Wir sollten diese Förderbank nach dem Vorbild unserer KfW in die Lage versetzen, 50 Milliarden Euro an Unternehmen zu verleihen, die das dringend benötigen. Zweiter Punkt: Als Lehre aus der Staatsschuldenkrise haben wir den Europäischen Stabilitätsmechanismus, den ESM, aufgebaut. Komplizierter Name, einfaches Prinzip: Alle Euro-Staaten zahlen in den ESM ein und erhalten in Krisenzeiten günstige Kredite von ihm. Mittlerweile sind 80 Milliarden Euro Kapital eingezahlt worden, was heißt, dass der ESM mehr als 420 Milliarden Euro an Staaten verleihen kann – zu den günstigen gemeinsamen Konditionen, ohne Risikoaufschläge. Mitgliedstaaten sollten jetzt die Möglichkeit erhalten, sich eine Summe zu leihen, die zwei Prozent ihrer Wirtschaftsleistung entspricht. Damit können sie ihre Staatsfinanzen stabilisieren, ohne hohe Aufschläge zahlen zu müssen. Für Italien wären das etwa 39 Milliarden Euro.
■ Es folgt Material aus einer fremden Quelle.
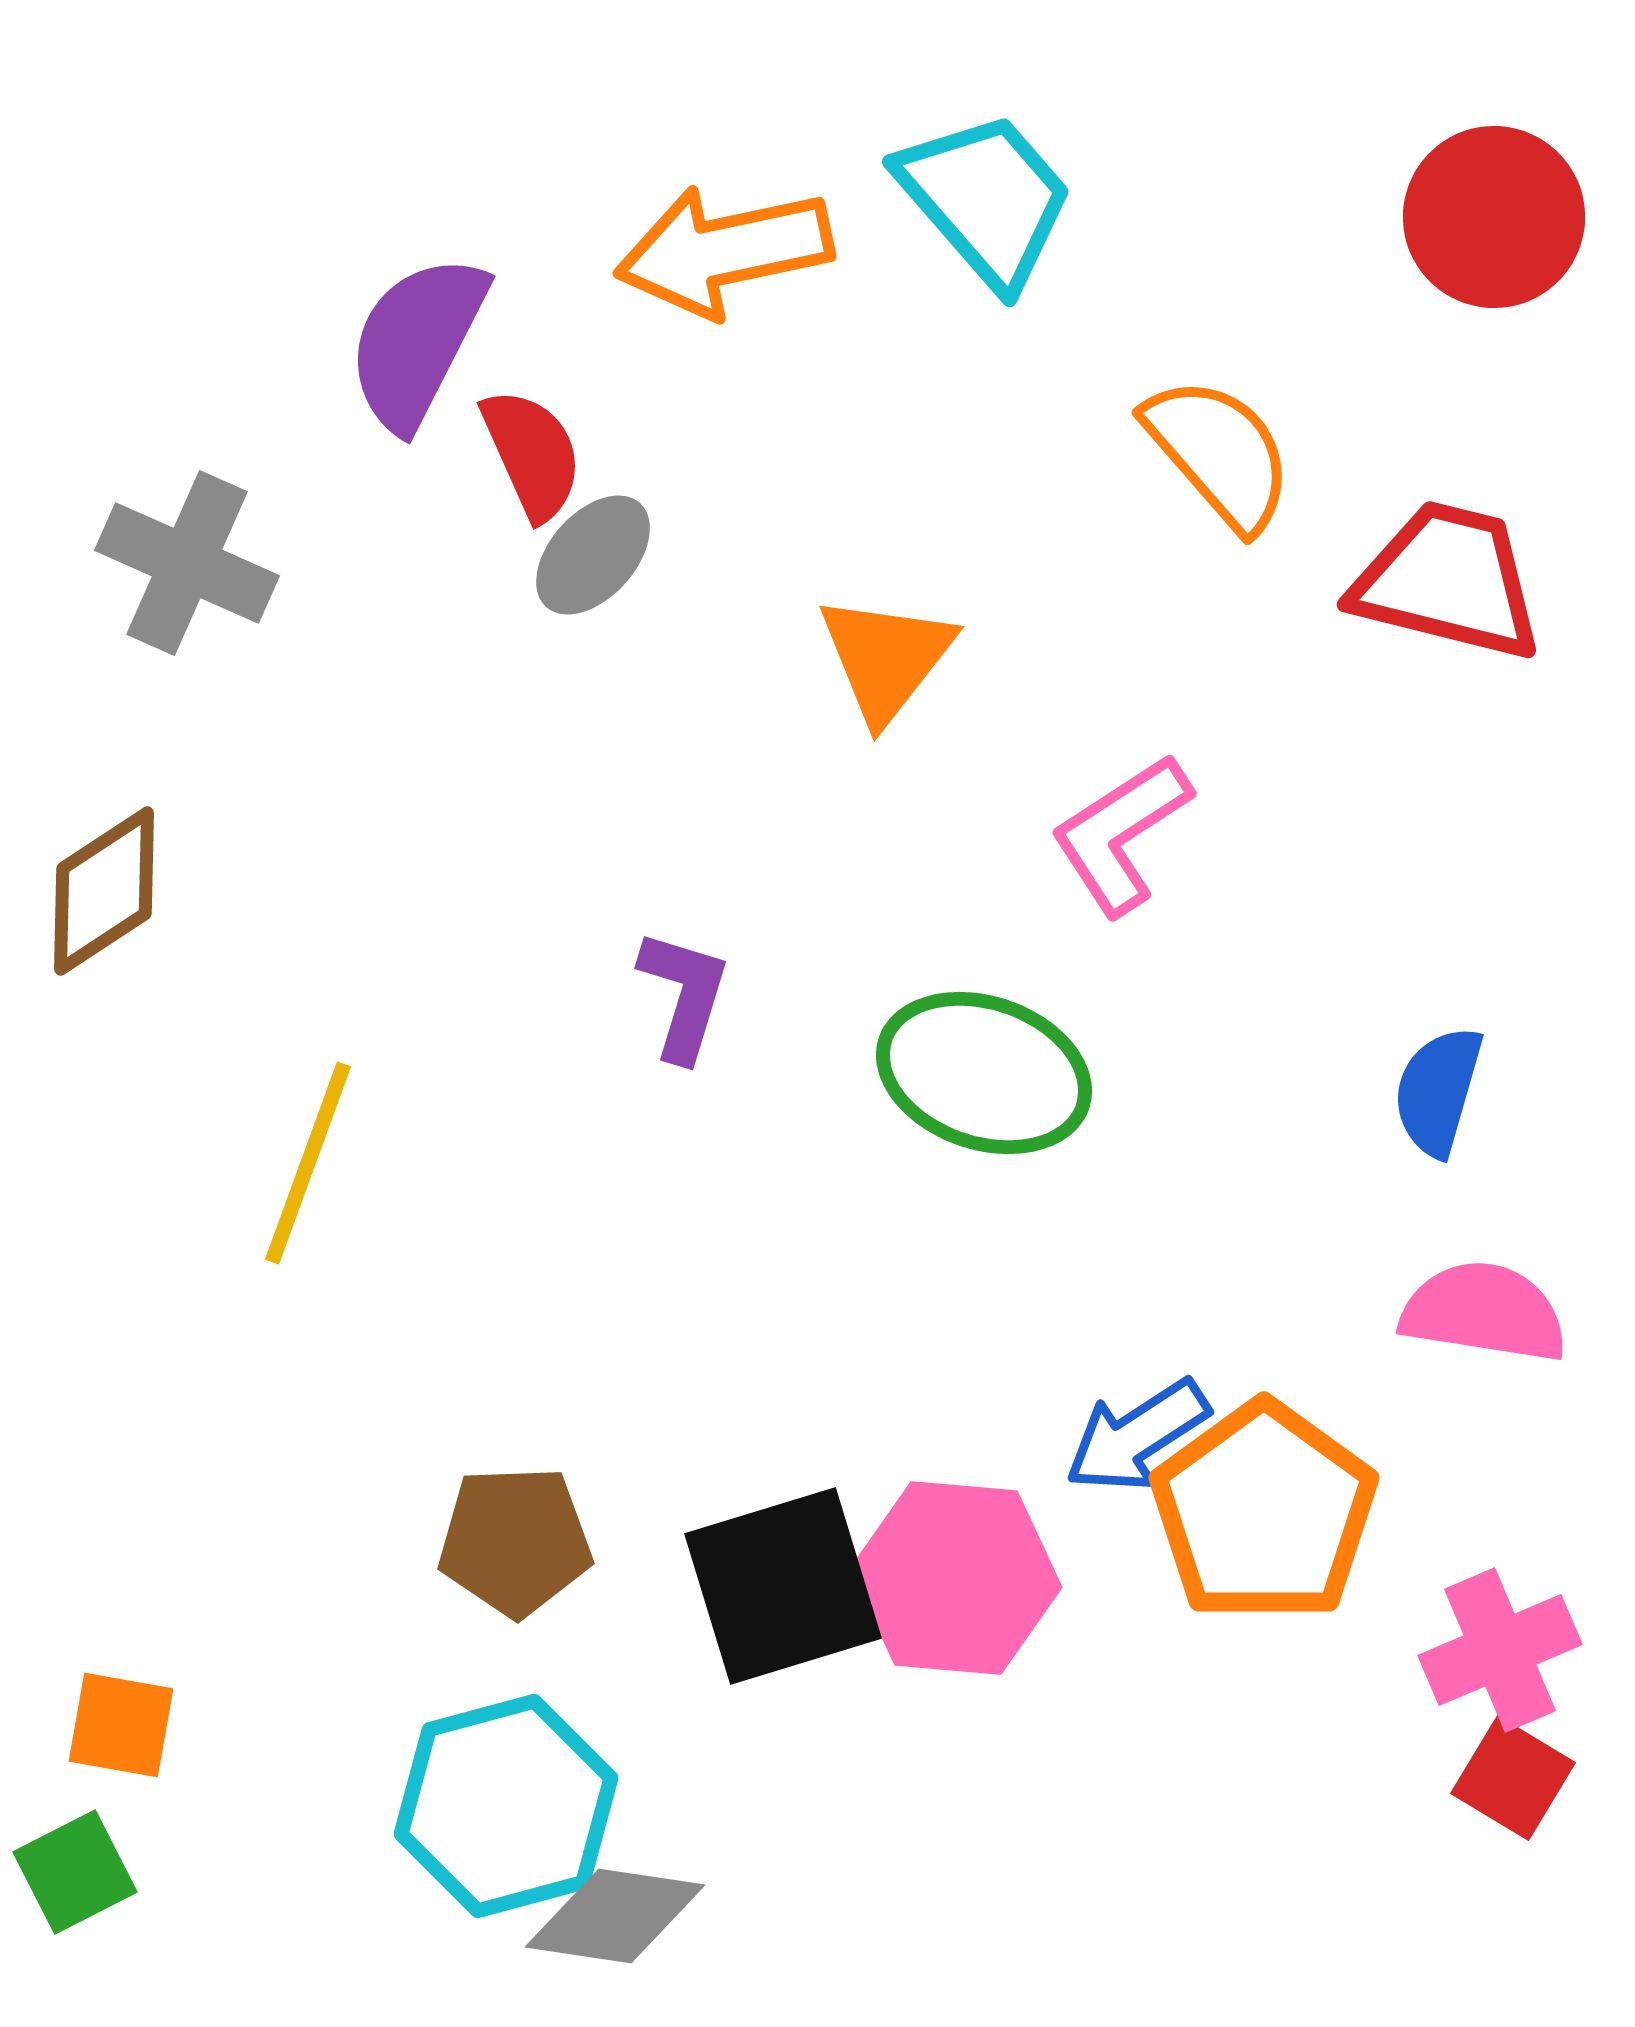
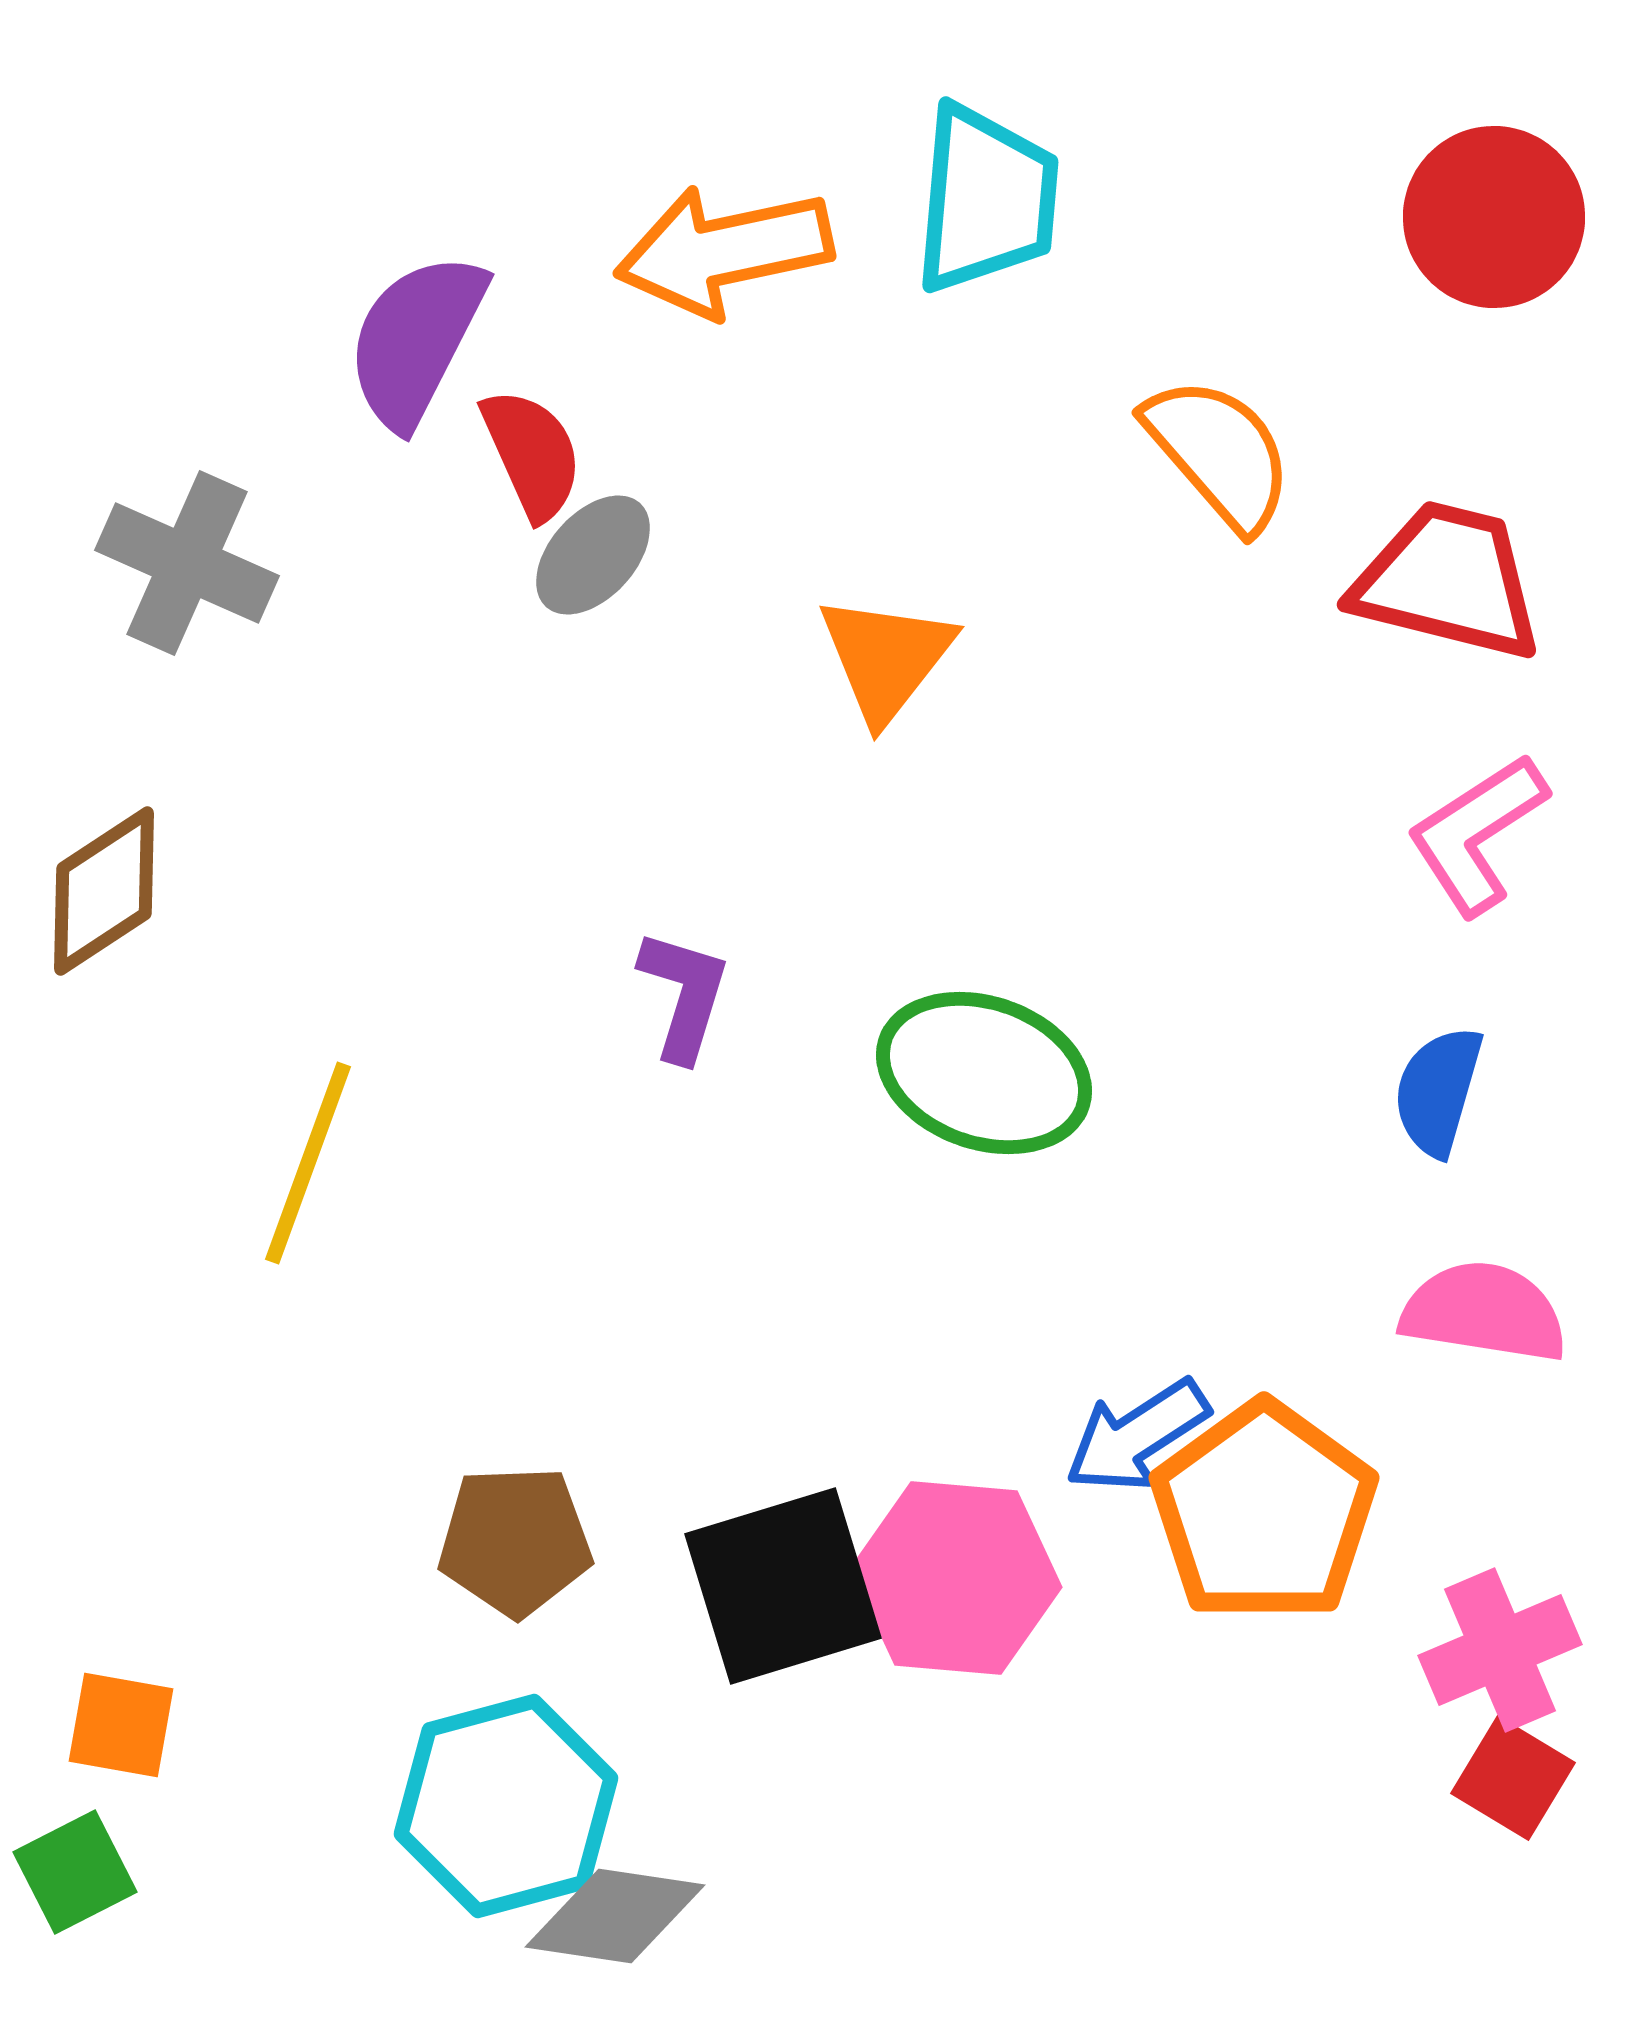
cyan trapezoid: rotated 46 degrees clockwise
purple semicircle: moved 1 px left, 2 px up
pink L-shape: moved 356 px right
„Die Aufgabe, die wir uns vorgenommen haben, ist groß. Aber wir können sie meistern.“
„Diese drei Instrumente wären ein ganz starkes Signal der Solidarität in Europa.“
Und das dritte Instrument?
Wir müssen die EU-Mitglieder dabei unterstützen, mit plötzlich wachsenden Arbeitslosenzahlen umgehen zu können. Die EU-Kommission hat dazu gerade Vorschläge vorgelegt, die an meine Idee einer Arbeitslosen-Rückversicherung erinnern. Auch das hilft den Staaten, die Krise zu meistern. Wenn wir diese drei Instrumente einsetzen, wäre das ein ganz starkes Signal der Solidarität in Europa im Kampf gegen das Corona-Virus.
China und Russland bieten sich ebenfalls als Retter an. Haben Sie nicht die Sorge, dass Italien seinen Blick nach Osten wendet?
Nein, Italien ist eine sehr europäische Nation und wird es bleiben.
Sind Sie davon überzeugt, dass der Euro diese Krise übersteht?
Ja.
Und alle behalten die gemeinsame Währung?
Ja.
Was macht sie so sicher?
Aus der Finanzkrise und der Staatsschuldenkrise haben wir gelernt und die nötigen Entscheidungen getroffen, um den Euro stärker zu machen
Wer bestimmt gerade die Richtlinien der deutschen Politik?
Natürlich die Politik – in Bund, Ländern und Kommunen. Wer sonst?
Manche sagen: die Virologen.
Nein. Gerade in einer solch intensiven Situation, für die es ja keine Blaupause gibt, ist es richtig und wichtig, den Rat von Fachleuten zu hören, deren ganzes Leben und wissenschaftliches Können sich auf die Fragen konzentriert, die jetzt für uns so bedeutsam sind. Die Last der Entscheidung nimmt uns niemand ab. Wir Politikerinnen und Politiker sind dafür gewählt zu entscheiden und müssen uns dafür hinterher auch verantworten, das haben wir in unseren Amtseiden geschworen.